RECORDS FOR PROCESSING:
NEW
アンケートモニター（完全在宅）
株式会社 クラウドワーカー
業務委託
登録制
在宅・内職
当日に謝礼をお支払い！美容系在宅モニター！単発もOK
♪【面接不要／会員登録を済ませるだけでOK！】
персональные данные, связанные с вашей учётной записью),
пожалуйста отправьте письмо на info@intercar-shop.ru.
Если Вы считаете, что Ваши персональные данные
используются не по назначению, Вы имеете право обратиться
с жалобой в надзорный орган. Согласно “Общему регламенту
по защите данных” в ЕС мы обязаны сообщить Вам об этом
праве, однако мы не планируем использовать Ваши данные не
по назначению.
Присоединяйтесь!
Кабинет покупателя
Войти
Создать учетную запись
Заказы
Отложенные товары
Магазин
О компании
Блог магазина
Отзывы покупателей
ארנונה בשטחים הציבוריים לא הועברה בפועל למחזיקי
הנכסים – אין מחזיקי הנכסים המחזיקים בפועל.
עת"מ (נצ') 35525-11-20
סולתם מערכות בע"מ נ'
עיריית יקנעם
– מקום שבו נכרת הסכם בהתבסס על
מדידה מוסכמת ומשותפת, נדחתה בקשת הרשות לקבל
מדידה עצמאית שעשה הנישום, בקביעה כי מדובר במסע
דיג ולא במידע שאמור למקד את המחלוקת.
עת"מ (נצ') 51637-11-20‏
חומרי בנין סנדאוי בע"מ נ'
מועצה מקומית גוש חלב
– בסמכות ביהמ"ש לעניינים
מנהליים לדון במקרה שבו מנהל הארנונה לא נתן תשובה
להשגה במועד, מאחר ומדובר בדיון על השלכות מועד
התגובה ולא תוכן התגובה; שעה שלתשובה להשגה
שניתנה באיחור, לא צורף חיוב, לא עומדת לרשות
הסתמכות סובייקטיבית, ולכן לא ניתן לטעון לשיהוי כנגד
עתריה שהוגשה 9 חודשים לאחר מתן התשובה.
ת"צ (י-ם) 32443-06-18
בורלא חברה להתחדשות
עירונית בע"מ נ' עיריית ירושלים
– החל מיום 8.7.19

---

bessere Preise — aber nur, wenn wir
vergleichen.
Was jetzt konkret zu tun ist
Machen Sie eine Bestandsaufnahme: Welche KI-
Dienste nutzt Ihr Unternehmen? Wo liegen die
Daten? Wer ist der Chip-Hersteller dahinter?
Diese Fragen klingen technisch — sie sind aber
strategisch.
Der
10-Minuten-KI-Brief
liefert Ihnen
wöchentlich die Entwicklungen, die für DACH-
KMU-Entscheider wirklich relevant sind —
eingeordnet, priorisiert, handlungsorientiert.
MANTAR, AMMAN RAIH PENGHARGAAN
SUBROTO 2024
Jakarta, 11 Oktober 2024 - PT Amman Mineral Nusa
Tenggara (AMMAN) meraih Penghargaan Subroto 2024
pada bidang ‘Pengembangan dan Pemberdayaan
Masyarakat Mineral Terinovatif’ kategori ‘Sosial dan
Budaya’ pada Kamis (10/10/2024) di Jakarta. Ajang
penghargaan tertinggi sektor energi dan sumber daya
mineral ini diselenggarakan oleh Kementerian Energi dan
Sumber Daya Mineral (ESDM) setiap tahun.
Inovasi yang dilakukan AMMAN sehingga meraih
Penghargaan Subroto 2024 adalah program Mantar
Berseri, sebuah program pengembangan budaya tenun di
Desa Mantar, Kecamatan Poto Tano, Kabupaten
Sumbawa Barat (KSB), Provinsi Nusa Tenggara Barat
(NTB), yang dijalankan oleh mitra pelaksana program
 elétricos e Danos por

* * *

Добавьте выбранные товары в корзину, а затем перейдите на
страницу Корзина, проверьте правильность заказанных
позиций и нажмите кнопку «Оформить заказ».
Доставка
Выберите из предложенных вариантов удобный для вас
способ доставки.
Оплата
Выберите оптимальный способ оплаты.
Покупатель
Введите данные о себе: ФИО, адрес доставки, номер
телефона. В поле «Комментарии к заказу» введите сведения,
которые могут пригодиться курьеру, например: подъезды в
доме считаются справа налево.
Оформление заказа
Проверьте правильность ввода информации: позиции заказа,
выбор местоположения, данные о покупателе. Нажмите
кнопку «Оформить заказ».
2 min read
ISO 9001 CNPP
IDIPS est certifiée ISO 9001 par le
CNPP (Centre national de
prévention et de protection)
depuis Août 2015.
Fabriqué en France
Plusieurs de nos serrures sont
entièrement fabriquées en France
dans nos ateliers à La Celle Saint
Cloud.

WHAT IS REQUIRED: Look back at the entries above. Retype the line with "Daten? Wer ist der Chip-Hersteller dahinter?", the line with "eingeordnet, priorisiert, handlungsorientiert.", and all lines in between.

ANSWER:
Daten? Wer ist der Chip-Hersteller dahinter?
Diese Fragen klingen technisch — sie sind aber
strategisch.
Der
10-Minuten-KI-Brief
liefert Ihnen
wöchentlich die Entwicklungen, die für DACH-
KMU-Entscheider wirklich relevant sind —
eingeordnet, priorisiert, handlungsorientiert.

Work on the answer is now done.